National Medical Center for Major Public Health Events, 1095, Jiefang Avenue, Wuhan, 430030, Hubei Province, China.
Infect Dis Ther. 2022 Jun;11(3):1133-1148. doi: 10.1007/s40121-022-00629-5. Epub 2022 Apr 10.
We aimed to elucidate the impact of metabolic syndrome (MS) and nonalcoholic fatty liver disease (NAFLD) on treatment-naïve patients with chronic hepatitis B (CHB) and normal alanine aminotransferase (ALT).
We analyzed the clinical characteristics of a cross-sectional cohort of treatment-naïve patients with CHB and ALT in the upper limit of normal (ULN) from October 2018 to July 2021. ALT ≤ 0.5 ULN was stratified as low-normal ALT (LNALT) and 0.5 ULN < ALT ≤ ULN as high-normal ALT (HNALT). Transient elastography (TE) was used to evaluate liver steatosis and fibrosis.
Among 733 patients with CHB enrolled, 23.1% of them had MS, 37.2% of them had NAFLD, and 5.9% of them had significant fibrosis. The proportions of patients with MS, steatosis, and significant fibrosis in the HNALT group were higher than those in the LNALT group (31.4% vs. 14.1%, p < 0.001; 48.7% vs. 25.2%, p < 0.001; and 8.0% vs. 3.6%, p = 0.013, respectively). Multiple linear regression showed that steatosis (beta = 0.098, p = 0.001) and MS (beta = 0.092, p = 0.002) were independently related to ALT levels in the normal range. Multivariate logistic regression showed that age (OR 1.049, 95% CI 1.012-1.087, p = 0.010), aspartate aminotransferase (AST) (OR 1.059, 95% CI 1.005-1.115, p = 0.030), and severe steatosis (OR 2.559, 95% CI 1.212-5.403, p = 0.014) were independently associated with significant fibrosis. When analyzed in the subgroup of CHB with NAFLD, age (OR 1.060, 95% CI 1.006-1.117, p = 0.029) and severe steatosis (OR 2.962, 95% CI 1.126-7.792, p = 0.028) were still statistically significant.

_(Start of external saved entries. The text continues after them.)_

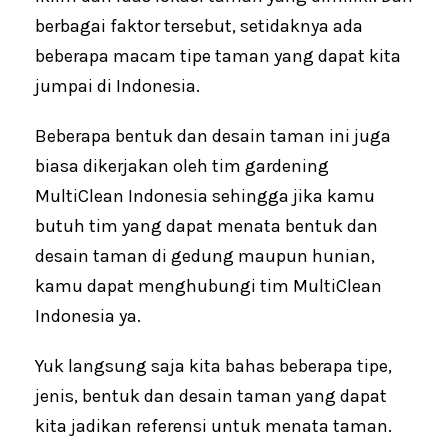
o
p
berbagai faktor tersebut, setidaknya ada
k
p
beberapa macam tipe taman yang dapat kita
jumpai di Indonesia.
Beberapa bentuk dan desain taman ini juga
biasa dikerjakan oleh tim gardening
MultiClean Indonesia sehingga jika kamu
butuh tim yang dapat menata bentuk dan
desain taman di gedung maupun hunian,
kamu dapat menghubungi tim MultiClean
Indonesia ya.
Yuk langsung saja kita bahas beberapa tipe,
jenis, bentuk dan desain taman yang dapat
kita jadikan referensi untuk menata taman.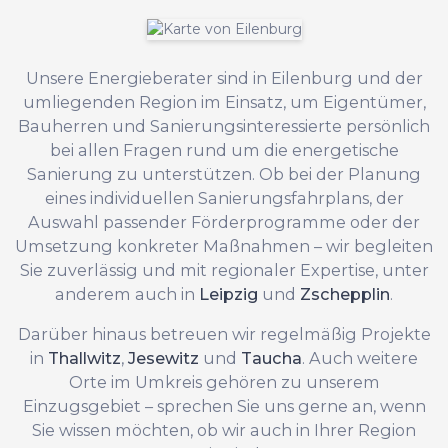
Unsere Energieberater sind in Eilenburg und der
umliegenden Region im Einsatz, um Eigentümer,
Bauherren und Sanierungsinteressierte persönlich
bei allen Fragen rund um die energetische
Sanierung zu unterstützen. Ob bei der Planung
eines individuellen Sanierungsfahrplans, der
Auswahl passender Förderprogramme oder der
Umsetzung konkreter Maßnahmen – wir begleiten
Sie zuverlässig und mit regionaler Expertise, unter
anderem auch in
Leipzig
und
Zschepplin
.
Darüber hinaus betreuen wir regelmäßig Projekte
in
Thallwitz
,
Jesewitz
und
Taucha
. Auch weitere
Orte im Umkreis gehören zu unserem
Einzugsgebiet – sprechen Sie uns gerne an, wenn
Sie wissen möchten, ob wir auch in Ihrer Region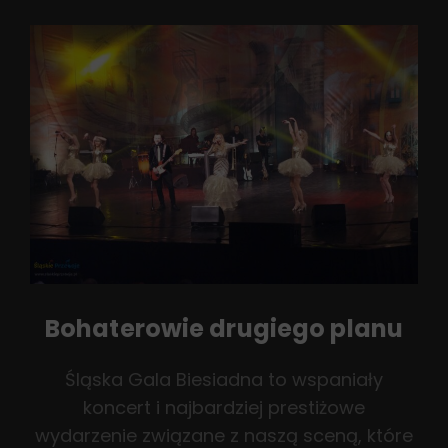
Drugim
Planie,
Jednak
Kluczowi…
Bohaterowie drugiego planu
Śląska Gala Biesiadna to wspaniały
koncert i najbardziej prestiżowe
wydarzenie związane z naszą sceną, które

The accumulation of MS components exacerbated hepatic steatosis. Severe NAFLD was independently associated with significant fibrosis. This emphasizes the importance of screening for MS and NAFLD in patients with CHB and normal ALT, where a more active intervention may apply.

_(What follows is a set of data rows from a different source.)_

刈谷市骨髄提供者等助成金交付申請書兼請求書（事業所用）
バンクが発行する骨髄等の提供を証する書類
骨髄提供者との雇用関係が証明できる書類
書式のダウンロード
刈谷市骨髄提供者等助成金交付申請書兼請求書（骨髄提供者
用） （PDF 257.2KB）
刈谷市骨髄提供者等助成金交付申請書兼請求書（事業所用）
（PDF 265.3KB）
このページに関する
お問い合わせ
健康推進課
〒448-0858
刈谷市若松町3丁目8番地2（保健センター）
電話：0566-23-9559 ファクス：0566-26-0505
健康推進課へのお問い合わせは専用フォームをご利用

我们旨在阐明代谢综合征(MS)和非酒精性脂肪性肝病(NAFLD)对初治慢性乙型肝炎(CHB)且丙氨酸氨基转移酶(ALT)正常患者的影响。
我们分析了2018年10月至2021年7月初治CHB且ALT处于正常上限(ULN)的横断面队列患者的临床特征。ALT≤0.5 ULN被分层为低正常ALT(LNALT),0.5 ULN<ALT≤ULN为高正常ALT(HNALT)。采用瞬时弹性成像(TE)评估肝脏脂肪变性和纤维化。
在纳入的733例CHB患者中,23.1%患有MS,37.2%患有NAFLD,5.9%有显著纤维化。HNALT组中MS、脂肪变性和显著纤维化患者的比例高于LNALT组(分别为31.4%对14.1%,p<0.001;48.7%对25.2%,p<0.001;8.0%对3.6%,p = 0.013)。多元线性回归显示,脂肪变性(β = 0.098,p = 0.001)和MS(β = 0.092,p = 0.002)与正常范围内的ALT水平独立相关。多因素逻辑回归显示,年龄(OR 1.049,95%CI 1.012 - 1.087,p = 0.010)、天冬氨酸氨基转移酶(AST)(OR 1.059,95%CI 1.005 - 1.115,p = 0.030)和重度脂肪变性(OR 2.559,95%CI 1.212 - 5.403,p = 0.014)与显著纤维化独立相关。在合并NAFLD的CHB亚组中分析时,年龄(OR 1.060,95%CI 1.006 - 1.117,p = 0.029)和重度脂肪变性(OR 2.962,95%CI 1.126 - 7.792,p = 0.028)仍具有统计学意义。
MS组分的积累加剧了肝脏脂肪变性。重度NAFLD与显著纤维化独立相关。这强调了在CHB且ALT正常的患者中筛查MS和NAFLD的重要性,对此可能需要更积极的干预。